= What you should do =
Below are several records. Retype exactly those lines running from the one with "Nos Partenaires (226, 2540)" through the one with "Casque K-510 Solid Noir Mat (170, 728)", end lines included, and no others.

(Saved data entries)
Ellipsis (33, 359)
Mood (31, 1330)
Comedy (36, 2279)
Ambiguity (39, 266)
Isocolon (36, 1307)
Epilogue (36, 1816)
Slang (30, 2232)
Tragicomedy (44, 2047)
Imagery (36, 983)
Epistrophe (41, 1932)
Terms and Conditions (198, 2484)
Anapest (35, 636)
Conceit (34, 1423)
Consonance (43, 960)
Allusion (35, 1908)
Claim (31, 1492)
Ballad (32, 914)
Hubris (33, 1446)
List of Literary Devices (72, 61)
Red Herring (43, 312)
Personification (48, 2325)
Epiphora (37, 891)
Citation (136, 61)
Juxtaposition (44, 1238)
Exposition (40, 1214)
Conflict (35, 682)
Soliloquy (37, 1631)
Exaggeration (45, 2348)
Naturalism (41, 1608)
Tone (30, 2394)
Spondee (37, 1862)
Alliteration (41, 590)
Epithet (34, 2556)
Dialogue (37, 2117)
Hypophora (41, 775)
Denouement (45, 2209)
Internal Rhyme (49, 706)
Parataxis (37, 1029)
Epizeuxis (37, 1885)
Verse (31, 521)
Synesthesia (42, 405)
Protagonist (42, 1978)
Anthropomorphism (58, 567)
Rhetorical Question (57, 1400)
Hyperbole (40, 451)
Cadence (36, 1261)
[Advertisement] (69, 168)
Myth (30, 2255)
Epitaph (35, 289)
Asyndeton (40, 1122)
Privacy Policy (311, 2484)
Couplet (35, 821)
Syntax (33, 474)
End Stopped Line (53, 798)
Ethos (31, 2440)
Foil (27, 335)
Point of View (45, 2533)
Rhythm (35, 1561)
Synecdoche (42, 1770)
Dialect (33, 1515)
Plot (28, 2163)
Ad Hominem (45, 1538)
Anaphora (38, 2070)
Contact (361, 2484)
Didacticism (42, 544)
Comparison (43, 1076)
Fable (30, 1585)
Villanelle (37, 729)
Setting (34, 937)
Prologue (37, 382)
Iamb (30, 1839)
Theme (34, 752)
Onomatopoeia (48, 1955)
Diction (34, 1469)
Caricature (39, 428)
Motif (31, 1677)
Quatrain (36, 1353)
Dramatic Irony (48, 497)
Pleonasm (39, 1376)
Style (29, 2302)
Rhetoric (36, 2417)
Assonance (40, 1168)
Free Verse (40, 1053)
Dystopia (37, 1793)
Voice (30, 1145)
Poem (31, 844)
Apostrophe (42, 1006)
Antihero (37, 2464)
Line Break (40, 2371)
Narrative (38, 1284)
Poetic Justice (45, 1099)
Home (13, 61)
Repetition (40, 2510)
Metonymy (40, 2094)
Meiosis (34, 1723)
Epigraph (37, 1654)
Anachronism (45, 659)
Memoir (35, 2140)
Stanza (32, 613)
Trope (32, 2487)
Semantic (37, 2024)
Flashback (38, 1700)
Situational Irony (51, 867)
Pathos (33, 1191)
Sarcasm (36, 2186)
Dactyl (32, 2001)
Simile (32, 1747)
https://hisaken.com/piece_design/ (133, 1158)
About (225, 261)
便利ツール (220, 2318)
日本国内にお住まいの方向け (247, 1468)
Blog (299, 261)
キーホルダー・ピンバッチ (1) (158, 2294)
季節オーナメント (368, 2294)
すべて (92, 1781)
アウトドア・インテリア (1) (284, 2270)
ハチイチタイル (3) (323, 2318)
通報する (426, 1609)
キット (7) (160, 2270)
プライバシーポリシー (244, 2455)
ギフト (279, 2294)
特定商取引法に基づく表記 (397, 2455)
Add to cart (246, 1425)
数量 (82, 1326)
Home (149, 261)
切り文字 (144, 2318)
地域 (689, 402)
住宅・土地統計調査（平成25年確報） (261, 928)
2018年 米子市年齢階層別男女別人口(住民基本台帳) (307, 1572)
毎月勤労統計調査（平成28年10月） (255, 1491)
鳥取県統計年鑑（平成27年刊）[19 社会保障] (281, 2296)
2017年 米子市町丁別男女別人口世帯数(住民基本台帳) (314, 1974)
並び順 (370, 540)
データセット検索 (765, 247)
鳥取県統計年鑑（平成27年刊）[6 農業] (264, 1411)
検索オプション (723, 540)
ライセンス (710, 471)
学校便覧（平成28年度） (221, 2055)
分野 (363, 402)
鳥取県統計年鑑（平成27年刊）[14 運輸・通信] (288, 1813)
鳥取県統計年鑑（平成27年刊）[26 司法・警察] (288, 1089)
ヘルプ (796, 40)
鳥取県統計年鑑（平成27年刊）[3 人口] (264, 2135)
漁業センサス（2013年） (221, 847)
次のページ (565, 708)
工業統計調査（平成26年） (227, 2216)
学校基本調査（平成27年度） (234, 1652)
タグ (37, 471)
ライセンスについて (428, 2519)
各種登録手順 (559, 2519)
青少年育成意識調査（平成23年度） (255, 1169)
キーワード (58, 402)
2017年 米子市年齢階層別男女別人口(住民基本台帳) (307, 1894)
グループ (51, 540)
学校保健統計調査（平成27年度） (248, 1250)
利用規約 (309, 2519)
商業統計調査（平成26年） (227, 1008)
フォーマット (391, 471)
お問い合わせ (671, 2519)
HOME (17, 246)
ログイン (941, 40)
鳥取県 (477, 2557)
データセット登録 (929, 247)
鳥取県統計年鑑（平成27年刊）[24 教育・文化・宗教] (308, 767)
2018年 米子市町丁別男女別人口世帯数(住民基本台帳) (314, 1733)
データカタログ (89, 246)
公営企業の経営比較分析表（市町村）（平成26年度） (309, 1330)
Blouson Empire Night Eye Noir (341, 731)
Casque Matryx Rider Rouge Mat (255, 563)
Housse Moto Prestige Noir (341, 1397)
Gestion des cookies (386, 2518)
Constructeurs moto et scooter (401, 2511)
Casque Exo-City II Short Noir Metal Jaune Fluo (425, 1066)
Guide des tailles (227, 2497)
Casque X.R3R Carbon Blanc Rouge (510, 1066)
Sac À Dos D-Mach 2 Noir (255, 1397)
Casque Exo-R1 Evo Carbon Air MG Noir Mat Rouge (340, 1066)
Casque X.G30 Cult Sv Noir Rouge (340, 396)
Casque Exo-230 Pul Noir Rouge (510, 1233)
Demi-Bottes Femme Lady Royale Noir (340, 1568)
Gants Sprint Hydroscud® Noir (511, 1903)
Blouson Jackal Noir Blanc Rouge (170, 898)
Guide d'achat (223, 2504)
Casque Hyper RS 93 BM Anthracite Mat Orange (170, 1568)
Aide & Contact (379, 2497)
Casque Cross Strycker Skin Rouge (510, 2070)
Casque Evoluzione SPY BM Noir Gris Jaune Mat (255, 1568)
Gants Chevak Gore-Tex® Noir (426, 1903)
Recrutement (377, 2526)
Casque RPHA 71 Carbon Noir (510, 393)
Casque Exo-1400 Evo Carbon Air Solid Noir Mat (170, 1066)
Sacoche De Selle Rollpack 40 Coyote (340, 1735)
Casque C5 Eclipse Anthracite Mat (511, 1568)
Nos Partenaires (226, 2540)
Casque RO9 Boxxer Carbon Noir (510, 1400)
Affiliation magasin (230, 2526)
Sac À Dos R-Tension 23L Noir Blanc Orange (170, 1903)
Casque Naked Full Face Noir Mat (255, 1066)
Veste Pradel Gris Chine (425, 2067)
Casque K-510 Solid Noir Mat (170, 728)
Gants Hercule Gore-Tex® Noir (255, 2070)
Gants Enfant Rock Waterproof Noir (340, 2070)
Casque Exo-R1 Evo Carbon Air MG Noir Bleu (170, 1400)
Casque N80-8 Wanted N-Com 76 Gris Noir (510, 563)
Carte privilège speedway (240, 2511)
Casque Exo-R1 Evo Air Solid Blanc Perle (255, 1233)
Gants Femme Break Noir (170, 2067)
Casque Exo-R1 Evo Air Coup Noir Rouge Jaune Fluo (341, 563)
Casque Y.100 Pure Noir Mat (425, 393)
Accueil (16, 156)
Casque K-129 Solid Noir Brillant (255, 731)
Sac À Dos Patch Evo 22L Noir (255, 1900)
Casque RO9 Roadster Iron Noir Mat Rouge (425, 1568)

= Solution to this problem =
Nos Partenaires (226, 2540)
Casque RO9 Boxxer Carbon Noir (510, 1400)
Affiliation magasin (230, 2526)
Sac À Dos R-Tension 23L Noir Blanc Orange (170, 1903)
Casque Naked Full Face Noir Mat (255, 1066)
Veste Pradel Gris Chine (425, 2067)
Casque K-510 Solid Noir Mat (170, 728)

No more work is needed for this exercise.